▶ REQUIREMENT
Only an exact copy of the lines beginning at the one that contains "Describe the element at coordinates (432, 1837)" and ending at the last line of the records below counts as the answer.

-- EXERCISE MATERIALS follows --

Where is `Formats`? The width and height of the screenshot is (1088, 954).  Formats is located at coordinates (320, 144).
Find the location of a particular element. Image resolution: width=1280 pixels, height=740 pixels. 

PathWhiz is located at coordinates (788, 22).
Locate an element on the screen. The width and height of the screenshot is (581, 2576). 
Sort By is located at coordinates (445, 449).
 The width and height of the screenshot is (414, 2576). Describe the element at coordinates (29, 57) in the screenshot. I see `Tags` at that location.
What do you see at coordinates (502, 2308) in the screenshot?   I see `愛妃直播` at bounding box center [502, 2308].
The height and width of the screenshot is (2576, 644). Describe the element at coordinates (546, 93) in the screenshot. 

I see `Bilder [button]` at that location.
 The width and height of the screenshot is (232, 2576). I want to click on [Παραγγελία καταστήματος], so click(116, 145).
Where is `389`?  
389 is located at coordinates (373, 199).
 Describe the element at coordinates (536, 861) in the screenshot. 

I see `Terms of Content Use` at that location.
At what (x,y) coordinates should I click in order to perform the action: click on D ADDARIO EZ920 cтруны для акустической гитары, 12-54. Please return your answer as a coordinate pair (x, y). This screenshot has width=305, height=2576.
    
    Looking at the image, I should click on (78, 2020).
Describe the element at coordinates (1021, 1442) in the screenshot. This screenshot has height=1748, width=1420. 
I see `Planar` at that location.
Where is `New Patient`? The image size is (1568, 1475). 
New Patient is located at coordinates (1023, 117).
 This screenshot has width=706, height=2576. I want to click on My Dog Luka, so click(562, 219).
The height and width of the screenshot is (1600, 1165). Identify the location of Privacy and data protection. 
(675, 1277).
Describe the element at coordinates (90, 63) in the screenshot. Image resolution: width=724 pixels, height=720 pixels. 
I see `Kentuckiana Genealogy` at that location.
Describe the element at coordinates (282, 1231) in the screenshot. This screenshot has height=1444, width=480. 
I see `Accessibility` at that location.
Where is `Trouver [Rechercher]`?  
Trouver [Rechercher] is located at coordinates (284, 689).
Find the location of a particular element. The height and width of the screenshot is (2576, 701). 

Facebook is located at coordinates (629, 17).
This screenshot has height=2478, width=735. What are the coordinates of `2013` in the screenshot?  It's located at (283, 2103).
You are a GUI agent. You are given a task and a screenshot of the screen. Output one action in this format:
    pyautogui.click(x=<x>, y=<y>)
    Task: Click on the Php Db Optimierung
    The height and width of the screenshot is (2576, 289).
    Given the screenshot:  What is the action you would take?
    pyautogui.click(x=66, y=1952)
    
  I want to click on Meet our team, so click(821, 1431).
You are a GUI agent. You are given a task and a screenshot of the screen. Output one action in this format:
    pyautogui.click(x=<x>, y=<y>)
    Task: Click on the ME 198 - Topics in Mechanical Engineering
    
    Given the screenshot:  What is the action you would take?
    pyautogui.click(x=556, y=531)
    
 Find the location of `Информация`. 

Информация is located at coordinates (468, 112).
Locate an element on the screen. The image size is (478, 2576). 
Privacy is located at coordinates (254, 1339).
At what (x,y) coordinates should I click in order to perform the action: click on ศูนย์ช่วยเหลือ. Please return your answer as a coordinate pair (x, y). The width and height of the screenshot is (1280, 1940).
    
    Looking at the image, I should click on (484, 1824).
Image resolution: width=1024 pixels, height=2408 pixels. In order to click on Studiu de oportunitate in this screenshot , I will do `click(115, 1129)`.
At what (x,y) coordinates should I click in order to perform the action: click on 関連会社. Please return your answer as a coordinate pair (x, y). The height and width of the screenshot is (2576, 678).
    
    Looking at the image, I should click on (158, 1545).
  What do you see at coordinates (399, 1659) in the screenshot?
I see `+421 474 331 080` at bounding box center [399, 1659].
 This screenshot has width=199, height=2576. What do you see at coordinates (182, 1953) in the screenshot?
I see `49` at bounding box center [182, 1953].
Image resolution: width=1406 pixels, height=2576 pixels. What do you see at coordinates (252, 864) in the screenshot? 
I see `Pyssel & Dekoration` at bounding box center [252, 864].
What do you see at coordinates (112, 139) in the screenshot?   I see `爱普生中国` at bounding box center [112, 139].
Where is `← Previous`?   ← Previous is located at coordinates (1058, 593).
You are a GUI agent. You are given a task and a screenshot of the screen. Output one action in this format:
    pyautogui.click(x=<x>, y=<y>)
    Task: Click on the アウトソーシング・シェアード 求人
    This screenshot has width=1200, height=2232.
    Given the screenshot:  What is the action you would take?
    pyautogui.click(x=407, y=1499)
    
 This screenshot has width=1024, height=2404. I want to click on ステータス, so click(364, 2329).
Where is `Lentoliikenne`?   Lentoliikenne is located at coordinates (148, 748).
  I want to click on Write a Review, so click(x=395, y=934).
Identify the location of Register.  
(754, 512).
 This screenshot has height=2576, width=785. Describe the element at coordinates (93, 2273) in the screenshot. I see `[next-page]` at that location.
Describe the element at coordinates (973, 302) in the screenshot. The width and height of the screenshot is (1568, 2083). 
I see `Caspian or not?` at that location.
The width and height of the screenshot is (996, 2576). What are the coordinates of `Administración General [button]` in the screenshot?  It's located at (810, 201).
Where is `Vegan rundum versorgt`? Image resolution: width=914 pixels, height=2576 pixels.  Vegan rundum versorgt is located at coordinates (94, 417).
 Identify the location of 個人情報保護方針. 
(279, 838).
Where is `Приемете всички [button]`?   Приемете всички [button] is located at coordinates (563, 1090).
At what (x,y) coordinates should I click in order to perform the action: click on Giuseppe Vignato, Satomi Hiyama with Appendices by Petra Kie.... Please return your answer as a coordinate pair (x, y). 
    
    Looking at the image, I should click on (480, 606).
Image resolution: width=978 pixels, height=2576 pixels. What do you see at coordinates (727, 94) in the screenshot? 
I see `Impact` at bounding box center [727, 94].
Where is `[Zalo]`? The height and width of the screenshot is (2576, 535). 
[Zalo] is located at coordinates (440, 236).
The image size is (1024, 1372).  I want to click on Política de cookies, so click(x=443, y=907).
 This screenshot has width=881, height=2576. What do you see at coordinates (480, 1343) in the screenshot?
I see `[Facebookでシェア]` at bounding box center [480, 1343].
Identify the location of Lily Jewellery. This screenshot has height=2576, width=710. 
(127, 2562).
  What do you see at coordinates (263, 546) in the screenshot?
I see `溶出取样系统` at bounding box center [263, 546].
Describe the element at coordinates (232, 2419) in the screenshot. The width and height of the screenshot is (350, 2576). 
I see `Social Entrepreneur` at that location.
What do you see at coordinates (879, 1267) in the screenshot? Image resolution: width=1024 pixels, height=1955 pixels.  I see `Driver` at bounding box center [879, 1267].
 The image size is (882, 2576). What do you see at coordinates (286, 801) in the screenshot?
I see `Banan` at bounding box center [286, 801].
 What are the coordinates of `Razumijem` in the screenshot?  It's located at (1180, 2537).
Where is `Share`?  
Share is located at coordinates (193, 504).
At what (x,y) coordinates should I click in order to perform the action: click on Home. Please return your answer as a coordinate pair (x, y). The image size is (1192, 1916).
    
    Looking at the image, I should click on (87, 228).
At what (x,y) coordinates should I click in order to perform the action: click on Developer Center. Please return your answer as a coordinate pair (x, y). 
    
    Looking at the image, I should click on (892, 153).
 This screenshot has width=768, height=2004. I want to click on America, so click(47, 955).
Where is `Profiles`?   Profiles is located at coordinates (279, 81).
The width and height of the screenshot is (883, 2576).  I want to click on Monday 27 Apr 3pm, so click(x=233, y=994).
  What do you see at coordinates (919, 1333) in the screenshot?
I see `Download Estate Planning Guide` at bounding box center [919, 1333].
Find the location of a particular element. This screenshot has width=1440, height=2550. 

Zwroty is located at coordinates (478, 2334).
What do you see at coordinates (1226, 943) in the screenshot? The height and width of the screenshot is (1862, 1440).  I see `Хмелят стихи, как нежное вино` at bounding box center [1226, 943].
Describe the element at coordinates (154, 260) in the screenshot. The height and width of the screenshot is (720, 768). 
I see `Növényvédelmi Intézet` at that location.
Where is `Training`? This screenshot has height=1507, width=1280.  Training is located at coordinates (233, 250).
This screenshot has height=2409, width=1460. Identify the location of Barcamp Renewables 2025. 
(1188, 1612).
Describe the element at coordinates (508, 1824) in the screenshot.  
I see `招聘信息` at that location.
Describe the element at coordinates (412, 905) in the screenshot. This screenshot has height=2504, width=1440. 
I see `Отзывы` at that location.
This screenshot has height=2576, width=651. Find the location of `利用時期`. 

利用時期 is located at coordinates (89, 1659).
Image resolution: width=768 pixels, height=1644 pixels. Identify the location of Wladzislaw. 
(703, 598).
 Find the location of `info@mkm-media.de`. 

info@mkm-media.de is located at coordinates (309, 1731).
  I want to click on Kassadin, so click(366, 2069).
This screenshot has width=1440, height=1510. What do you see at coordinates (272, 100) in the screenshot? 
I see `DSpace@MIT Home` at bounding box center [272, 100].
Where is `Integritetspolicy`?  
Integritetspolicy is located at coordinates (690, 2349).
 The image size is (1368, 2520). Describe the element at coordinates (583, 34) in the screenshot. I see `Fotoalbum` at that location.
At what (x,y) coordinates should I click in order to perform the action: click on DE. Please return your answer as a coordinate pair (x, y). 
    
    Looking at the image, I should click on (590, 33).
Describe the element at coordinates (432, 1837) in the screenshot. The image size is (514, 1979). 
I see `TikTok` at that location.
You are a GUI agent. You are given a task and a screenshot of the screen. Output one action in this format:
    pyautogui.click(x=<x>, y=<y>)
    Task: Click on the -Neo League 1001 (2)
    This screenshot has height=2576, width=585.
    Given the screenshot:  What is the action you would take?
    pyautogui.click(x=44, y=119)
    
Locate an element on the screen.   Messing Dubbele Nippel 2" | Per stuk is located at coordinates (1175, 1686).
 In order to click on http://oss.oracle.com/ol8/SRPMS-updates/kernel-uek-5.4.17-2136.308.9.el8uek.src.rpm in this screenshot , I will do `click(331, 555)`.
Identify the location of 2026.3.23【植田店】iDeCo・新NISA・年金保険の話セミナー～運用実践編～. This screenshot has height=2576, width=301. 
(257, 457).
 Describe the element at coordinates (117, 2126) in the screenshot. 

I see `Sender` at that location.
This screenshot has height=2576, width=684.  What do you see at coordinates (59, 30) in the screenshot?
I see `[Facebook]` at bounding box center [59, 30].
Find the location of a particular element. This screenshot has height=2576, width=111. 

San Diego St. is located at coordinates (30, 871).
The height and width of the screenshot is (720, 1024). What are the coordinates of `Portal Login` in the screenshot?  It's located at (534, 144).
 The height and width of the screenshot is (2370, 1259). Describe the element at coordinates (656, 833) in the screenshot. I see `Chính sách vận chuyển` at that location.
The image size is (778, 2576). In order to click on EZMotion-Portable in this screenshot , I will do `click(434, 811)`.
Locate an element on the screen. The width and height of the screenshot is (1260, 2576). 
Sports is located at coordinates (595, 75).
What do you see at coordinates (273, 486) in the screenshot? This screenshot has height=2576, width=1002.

-- EXERCISE MATERIALS concluded --

▶ TASK ANSWER
Describe the element at coordinates (432, 1837) in the screenshot. The image size is (514, 1979). 
I see `TikTok` at that location.
You are a GUI agent. You are given a task and a screenshot of the screen. Output one action in this format:
    pyautogui.click(x=<x>, y=<y>)
    Task: Click on the -Neo League 1001 (2)
    This screenshot has height=2576, width=585.
    Given the screenshot:  What is the action you would take?
    pyautogui.click(x=44, y=119)
    
Locate an element on the screen.   Messing Dubbele Nippel 2" | Per stuk is located at coordinates (1175, 1686).
 In order to click on http://oss.oracle.com/ol8/SRPMS-updates/kernel-uek-5.4.17-2136.308.9.el8uek.src.rpm in this screenshot , I will do `click(331, 555)`.
Identify the location of 2026.3.23【植田店】iDeCo・新NISA・年金保険の話セミナー～運用実践編～. This screenshot has height=2576, width=301. 
(257, 457).
 Describe the element at coordinates (117, 2126) in the screenshot. 

I see `Sender` at that location.
This screenshot has height=2576, width=684.  What do you see at coordinates (59, 30) in the screenshot?
I see `[Facebook]` at bounding box center [59, 30].
Find the location of a particular element. This screenshot has height=2576, width=111. 

San Diego St. is located at coordinates (30, 871).
The height and width of the screenshot is (720, 1024). What are the coordinates of `Portal Login` in the screenshot?  It's located at (534, 144).
 The height and width of the screenshot is (2370, 1259). Describe the element at coordinates (656, 833) in the screenshot. I see `Chính sách vận chuyển` at that location.
The image size is (778, 2576). In order to click on EZMotion-Portable in this screenshot , I will do `click(434, 811)`.
Locate an element on the screen. The width and height of the screenshot is (1260, 2576). 
Sports is located at coordinates (595, 75).
What do you see at coordinates (273, 486) in the screenshot? This screenshot has height=2576, width=1002.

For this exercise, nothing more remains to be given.